▶ What the task requires
Every line in the entries that holds "image" should be identified and copied.

===

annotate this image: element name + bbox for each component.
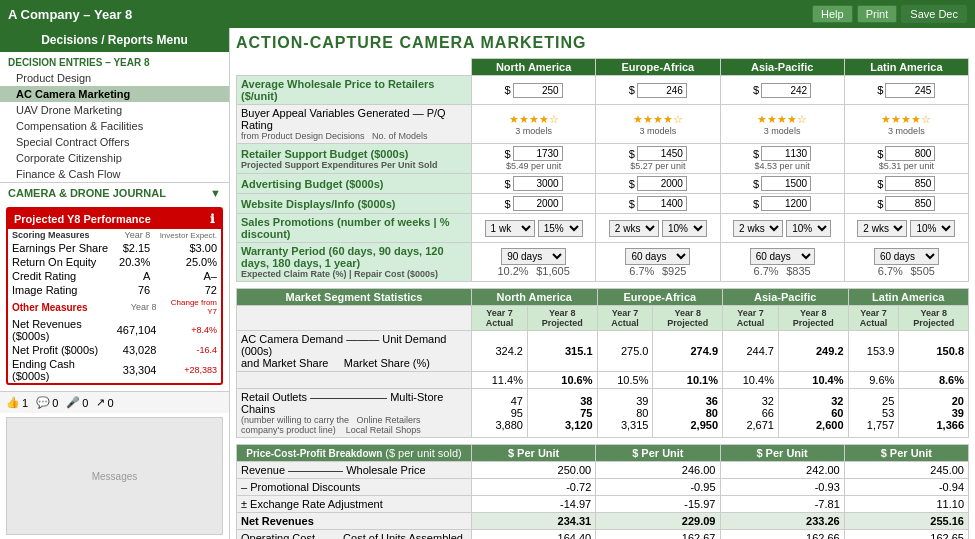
ap-y7-chains: 32 66 2,671	[723, 389, 779, 438]
la-y7-demand: 153.9	[848, 331, 899, 372]
help-button[interactable]: Help	[812, 5, 853, 23]
net-profit-value: 43,028	[113, 343, 161, 357]
net-rev-label: Net Revenues ($000s)	[8, 317, 113, 343]
ap-header: Asia-Pacific	[720, 59, 844, 76]
retailer-na-input[interactable]	[513, 146, 563, 161]
warranty-label: Warranty Period (60 days, 90 days, 120 d…	[237, 243, 472, 282]
chat-area[interactable]: Messages	[6, 417, 223, 535]
ending-cash-label: Ending Cash ($000s)	[8, 357, 113, 383]
wholesale-la-input[interactable]	[885, 83, 935, 98]
promo-disc-label: – Promotional Discounts	[237, 479, 472, 496]
ap-y8-share: 10.4%	[778, 372, 848, 389]
likes-count: 1	[22, 397, 28, 409]
decisions-table: North America Europe-Africa Asia-Pacific…	[236, 58, 969, 282]
roe-label: Return On Equity	[8, 255, 114, 269]
sidebar-item-ac-camera[interactable]: AC Camera Marketing	[0, 86, 229, 102]
ea-y8-share: 10.1%	[653, 372, 723, 389]
sidebar-item-uav-drone[interactable]: UAV Drone Marketing	[0, 102, 229, 118]
audio-count: 0	[82, 397, 88, 409]
wholesale-la-cell: $	[844, 76, 968, 105]
app-title: A Company – Year 8	[8, 7, 808, 22]
ea-net-rev: 229.09	[596, 513, 720, 530]
sidebar-item-corporate[interactable]: Corporate Citizenship	[0, 150, 229, 166]
likes-item[interactable]: 👍 1	[6, 396, 28, 409]
sidebar-item-product-design[interactable]: Product Design	[0, 70, 229, 86]
warranty-ap-select[interactable]: 60 days90 days120 days180 days1 year	[750, 248, 815, 265]
share-icon: ↗	[96, 396, 105, 409]
comments-item[interactable]: 💬 0	[36, 396, 58, 409]
save-button[interactable]: Save Dec	[901, 5, 967, 23]
pcp-header: Price-Cost-Profit Breakdown ($ per unit …	[237, 445, 472, 462]
na-net-rev: 234.31	[472, 513, 596, 530]
perf-scoring-table: Scoring Measures Year 8 Investor Expect.…	[8, 229, 221, 297]
promo-ea-weeks-select[interactable]: 2 wks1 wk	[609, 220, 659, 237]
ea-header: Europe-Africa	[596, 59, 720, 76]
ea-y7-share: 10.5%	[597, 372, 653, 389]
retailer-ea-input[interactable]	[637, 146, 687, 161]
promo-na-weeks-select[interactable]: 1 wk2 wks	[485, 220, 535, 237]
cam-journal-label[interactable]: CAMERA & DRONE JOURNAL ▼	[0, 182, 229, 201]
promo-na-discount-select[interactable]: 15%10%	[538, 220, 583, 237]
retailer-ap-input[interactable]	[761, 146, 811, 161]
adv-label: Advertising Budget ($000s)	[237, 174, 472, 194]
ap-y8-chains: 32 60 2,600	[778, 389, 848, 438]
ap-y8-proj: Year 8Projected	[778, 306, 848, 331]
buyer-na-cell: ★★★★☆ 3 models	[472, 105, 596, 144]
sidebar-item-compensation[interactable]: Compensation & Facilities	[0, 118, 229, 134]
web-ea-input[interactable]	[637, 196, 687, 211]
roe-investor: 25.0%	[154, 255, 221, 269]
web-na-input[interactable]	[513, 196, 563, 211]
promo-ea-discount-select[interactable]: 10%15%	[662, 220, 707, 237]
net-profit-label: Net Profit ($000s)	[8, 343, 113, 357]
adv-la-input[interactable]	[885, 176, 935, 191]
retailer-la-cell: $ $5.31 per unit	[844, 144, 968, 174]
wholesale-na-input[interactable]	[513, 83, 563, 98]
la-discount: -0.94	[844, 479, 968, 496]
web-na-cell: $	[472, 194, 596, 214]
promo-ap-weeks-select[interactable]: 2 wks1 wk	[733, 220, 783, 237]
sidebar-item-special-contract[interactable]: Special Contract Offers	[0, 134, 229, 150]
audio-item[interactable]: 🎤 0	[66, 396, 88, 409]
buyer-la-models: 3 models	[849, 126, 964, 136]
adv-ea-input[interactable]	[637, 176, 687, 191]
ea-y8-demand: 274.9	[653, 331, 723, 372]
promo-ap-cell: 2 wks1 wk 10%15%	[720, 214, 844, 243]
ea-y8-chains: 36 80 2,950	[653, 389, 723, 438]
image-year8: 76	[114, 283, 154, 297]
retailer-la-per-unit: $5.31 per unit	[849, 161, 964, 171]
adv-na-input[interactable]	[513, 176, 563, 191]
warranty-na-select[interactable]: 90 days60 days120 days180 days1 year	[501, 248, 566, 265]
sidebar-header: Decisions / Reports Menu	[0, 28, 229, 52]
wholesale-ap-input[interactable]	[761, 83, 811, 98]
sidebar: Decisions / Reports Menu DECISION ENTRIE…	[0, 28, 230, 539]
promo-la-discount-select[interactable]: 10%15%	[910, 220, 955, 237]
ending-cash-value: 33,304	[113, 357, 161, 383]
promo-la-weeks-select[interactable]: 2 wks1 wk	[857, 220, 907, 237]
sidebar-item-finance[interactable]: Finance & Cash Flow	[0, 166, 229, 182]
warranty-na-cell: 90 days60 days120 days180 days1 year 10.…	[472, 243, 596, 282]
ap-assembly: 162.66	[720, 530, 844, 540]
la-y8-demand: 150.8	[899, 331, 969, 372]
la-y8-share: 8.6%	[899, 372, 969, 389]
adv-ap-cell: $	[720, 174, 844, 194]
website-label: Website Displays/Info ($000s)	[237, 194, 472, 214]
print-button[interactable]: Print	[857, 5, 898, 23]
ap-y7-actual: Year 7Actual	[723, 306, 779, 331]
adv-ap-input[interactable]	[761, 176, 811, 191]
ending-cash-change: +28,383	[160, 357, 221, 383]
adv-ea-cell: $	[596, 174, 720, 194]
web-la-input[interactable]	[885, 196, 935, 211]
web-ap-input[interactable]	[761, 196, 811, 211]
buyer-appeal-label: Buyer Appeal Variables Generated — P/Q R…	[237, 105, 472, 144]
net-rev-value: 467,104	[113, 317, 161, 343]
retailer-na-per-unit: $5.49 per unit	[476, 161, 591, 171]
warranty-la-select[interactable]: 60 days90 days120 days180 days1 year	[874, 248, 939, 265]
comment-icon: 💬	[36, 396, 50, 409]
promo-ap-discount-select[interactable]: 10%15%	[786, 220, 831, 237]
warranty-ea-select[interactable]: 60 days90 days120 days180 days1 year	[625, 248, 690, 265]
share-item[interactable]: ↗ 0	[96, 396, 113, 409]
wholesale-ea-input[interactable]	[637, 83, 687, 98]
main-layout: Decisions / Reports Menu DECISION ENTRIE…	[0, 28, 975, 539]
promo-ea-cell: 2 wks1 wk 10%15%	[596, 214, 720, 243]
retailer-la-input[interactable]	[885, 146, 935, 161]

===

▶ Your solution
annotate this image: element name + bbox for each component.
image-year8: 76	[114, 283, 154, 297]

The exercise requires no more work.